Comment on Island business owner hits the employee-housing wall by b. tolerant
Martha's Vineyard restaurateur Jo Maxwell says price gouging for substandard housing is a recipe for disaster.
The warm breezes, ringing cash registers, and sunny skies of the Vineyard summer are just weeks away, but uncertainty clouds the horizon for business owners who are still scrambling to find shelter for their seasonal employees. Jo Maxwell, chef and co-owner of the highly regarded Chesca's Restaurant in Edgartown for the past 21 years, is one of them.
"This year we've already had 14 very qualified, experienced staff from New York City and other places, who really wanted to come here, but had to back out because they couldn't find housing," she told The Times. "This isn't just happening to us. A lot of business owners I've talked with are desperate."
Ms. Maxwell said she's thankful for her core crew of Islanders, who will staff the restaurant during the shoulder season. "Without the Islanders, we couldn't be open," she said. When summer arrives, Ms. Maxwell said the popular bistro will be staffed by eight Islanders, three American employees from off-Island, and nine foreign students on J-1 visas.
Ms. Maxwell said her search for shelter for off-Island help has been a full-time job, and that she's never seen such a dismal housing climate. "Landlords should be able to make money, but it's gouging at this point," she said. "I saw a room in a house with no kitchen privileges for $1,600 a month, and a one-room cabin with an outhouse going for $3,000 a month.
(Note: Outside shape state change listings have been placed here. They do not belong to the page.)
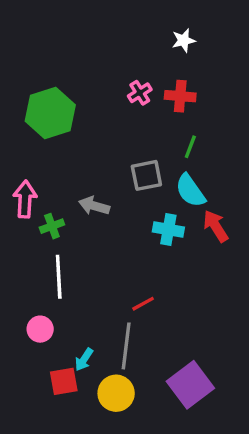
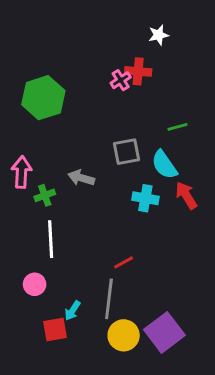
red cross: (180, 96) -> (138, 71), moved
green line: (190, 147) -> (177, 127), moved, turned 54
yellow circle: (116, 393) -> (124, 335), moved

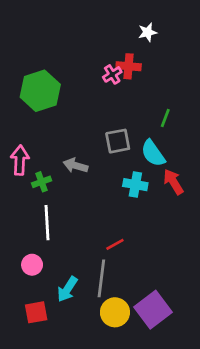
green line: (177, 127) -> (165, 118), turned -54
cyan arrow: (73, 311) -> (67, 289), size x1.4
red square: (55, 330) -> (36, 312), moved

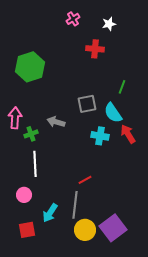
pink cross: (112, 74) -> (73, 19), moved

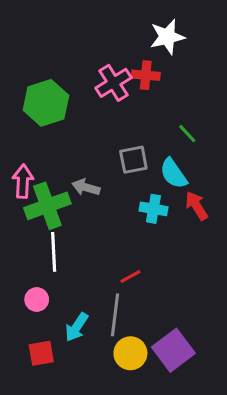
pink cross: (73, 19) -> (114, 83), moved, size x1.6
white star: (109, 24) -> (167, 37), size x1.6
green line: (122, 87) -> (187, 134), turned -64
green cross: (31, 134) -> (47, 206), size x2.0

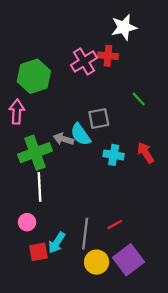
cyan semicircle: (173, 174) -> (81, 134), moved
pink arrow: (23, 181) -> (17, 112), moved
red line: (130, 276) -> (115, 224), moved
red square: (41, 353) -> (38, 252), moved

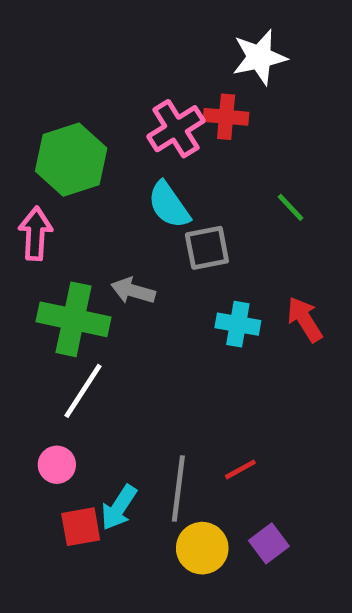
cyan semicircle: (81, 134) -> (169, 205), moved
green cross: (35, 153) -> (74, 319), turned 32
white line: (40, 187) -> (83, 391), turned 36
purple square: (128, 260) -> (269, 543), size x0.6

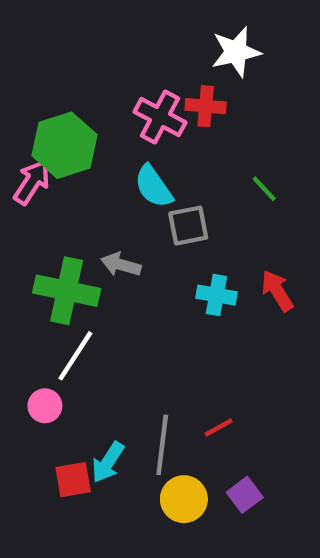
pink cross: (176, 129) -> (160, 117), turned -30
pink arrow: (35, 234) -> (32, 182), moved, turned 30
pink circle: (57, 465) -> (45, 406), moved

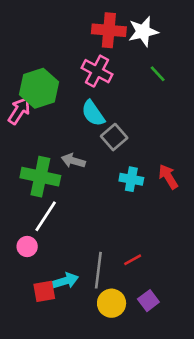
red cross: (206, 106) -> (109, 30), moved, size x1.4
green line: (264, 189) -> (158, 74), moved
gray square: (188, 226) -> (114, 137), turned -30
cyan arrow: (108, 462) -> (65, 281), turned -140

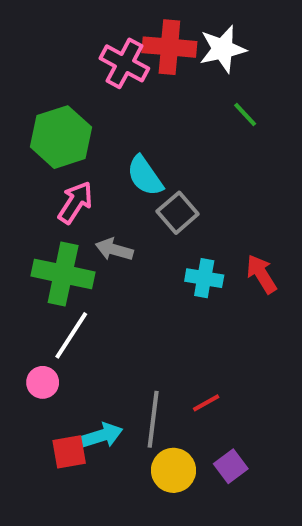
pink cross: (97, 71) -> (124, 63), moved
pink arrow: (19, 111) -> (75, 202), moved

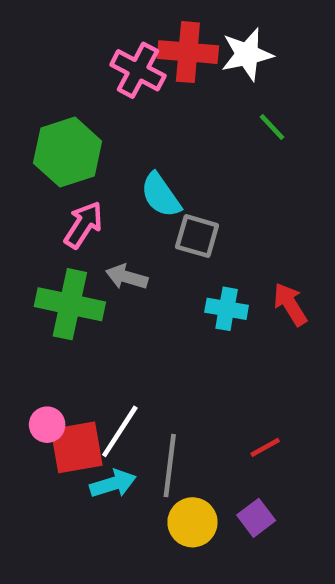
gray square: (178, 213) -> (197, 236), turned -33
white line: (71, 335) -> (120, 431), moved
red line: (206, 403) -> (265, 447), moved
red square: (69, 452) -> (77, 447), moved, size x1.4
I thought I was on Candid Camera," she said, referring to the long-running TV show that pioneered the hidden camera/practical joke format. "It has truly reached an obscene level. We've spent $3,000 in deposits so far. One of the places I rented is a shed. In normal conditions, I wouldn't put my lawnmower in it. But it's still a lot nicer than most of the places I've seen. The only thing you can find for under $800 a month is either a basement with no windows or an attic with no ventilation."
Recipe for disaster
Ms. Maxwell said in "olden days," she and her husband, co-owner and chef David Joyce, rented an entire house for their employees, but after 10 years, the cost became prohibitive. "If we did that now, it would eat up at least 70 percent of our profit," she said. Since then, Ms. Maxwell's heard a litany of housing horror stories from her employees.
"One of my chefs lived in the house where the landlord came barging in with a chainsaw," she said, referring to the June 2013 incident when a landlord made a predawn raid with a revving chainsaw on a four-bedroom house in Oak Bluffs that he'd rented to 14 people.
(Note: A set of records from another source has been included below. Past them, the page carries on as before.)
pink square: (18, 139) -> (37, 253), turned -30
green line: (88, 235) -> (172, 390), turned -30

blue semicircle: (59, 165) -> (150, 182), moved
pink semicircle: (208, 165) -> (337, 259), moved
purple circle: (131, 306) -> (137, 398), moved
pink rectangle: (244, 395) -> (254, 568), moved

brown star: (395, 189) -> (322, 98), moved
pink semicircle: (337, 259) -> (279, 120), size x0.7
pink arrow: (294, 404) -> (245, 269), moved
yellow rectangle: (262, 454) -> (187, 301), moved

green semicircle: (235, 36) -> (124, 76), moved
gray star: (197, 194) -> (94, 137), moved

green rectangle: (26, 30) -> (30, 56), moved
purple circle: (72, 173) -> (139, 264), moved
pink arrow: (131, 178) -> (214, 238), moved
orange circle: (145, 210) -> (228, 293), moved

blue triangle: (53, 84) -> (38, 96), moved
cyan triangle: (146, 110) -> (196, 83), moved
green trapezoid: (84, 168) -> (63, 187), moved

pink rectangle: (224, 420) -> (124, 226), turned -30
"We live on an Island where you have to get a permit to build a doghouse, and that's great. But there's no monitoring of occupancy bylaws, there's no monitoring of the health and safety codes, and there's no fair market value anymore. This isn't just affecting [restaurants], it also affects the retail shops," she said. "No one is going to have any help anymore."
As the domestic seasonal labor has been increasingly priced out of Martha's Vineyard, "J-1s" have become increasingly important. A salient fact regarding the J-1 workers is that "they do not have to earn a living. They are subsidized, so they can actually get by," Ms. Maxwell said.
But they too may soon be in short supply.
"The word from many of the sponsor companies is that soon the Vineyard will not be offered as a place of work because of the housing problem," Ms. Maxwell said. "Towns on the Cape, and other tourist towns like Portsmouth and Kennebunkport, are actually affordable. You can get a two-bedroom house in Chatham a mile from the beach for the price of a room here."
Ms. Maxwell repeatedly expressed concern that the housing shortage is also taking a toll on the Island at large. "It is not just our tourist season workforce that can't afford to live here. Islanders can't. Children who were raised here can't. Doctors, nurses, teachers, the foundation of the Vineyard, can't find a place to live. There has to be some leverage."
Unsocial media
Ms. Maxwell recently wrote about her Candid Camera moment on the MV Rentals Facebook page. She was stunned by the backlash. "I'm getting hate mail," she said. "People are saying, 'Get off the Island if you don't like it.'"
Ms. Maxwell said a blogger threatened to post on Yelp that he or she got food poisoning at Chesca's. Another called her a hypocrite because she has a pasta entrée for $21 on her menu. "I'm extremely careful about what I put on social media, and I was a little glib." she said. "But I really did feel like I was on Candid Camera."
In response to her digital flogging, Ms. Maxwell started the Facebook page "Hope for Housing" to give the conversation some positive momentum.
"I started the group because I couldn't bear the haters anymore," she said. "I want to try to create a group of people who are seriously trying to bring change about." Ms. Maxwell stressed that the solution to the problem is attainable in the short term.
"A lot of people think it's complicated, but it really isn't," she said. "We're not talking about building affordable housing, or changing rules and regulations, and going to selectmen's meetings. We're just asking landlords to come down to more reasonable rents, to $700 to $800 for a room, instead of $1,200 to $1,400. That's all it would take."